When trying to explain a social problem, we might argue any of the following:

  1. Those people are bad, e.g. blame the capitalists for global warming, the poor for their predicament, or the Jews for “a whole range of things…from the world war to short skirts to jazz music.”

  2. That policy is harmful, e.g. a minimum wage might “price working poor people out of the job market.”

  3. Those people are too radical, e.g. too quick to adopt relatively untested ideas as enduring truths.

  4. Those people are too conservative, e.g. too resistant to positive changes.

Lately I find myself reaching for a fifth explanation that blends (3) and (4):

  1. those people are stuck in the local maximum of a failed social experiment, e.g. stroads, single-family zoning, and concentrated animal feeding operations.

This argument feels liberal because it militates towards social upheaval, but in each case, the social problem is approximately as old as my parents (or grandparents) and emerged because we’ve forgotten older wisdom about how to get around, live and work together, and treat animals under our care.

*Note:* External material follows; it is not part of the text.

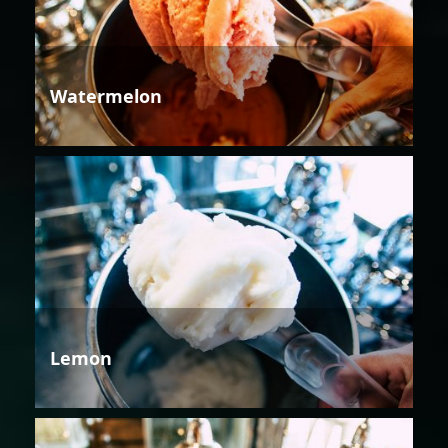
Watermelon
Lemon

But social states create their own momentum and can easily persist even if most people wish for change. In other words, ‘inadequate equilibria’ endure.

This explanation blends aspects of both Conflict and Mistake theory. There’s a conflict insofar as many people seem committed to something that I (and others) think can be improved on; there’s a mistake insofar as I (and others) think that once we get there, most people will come around.

The most troubling critique of this theory is that it offers asymmetric insight into the myopia of others.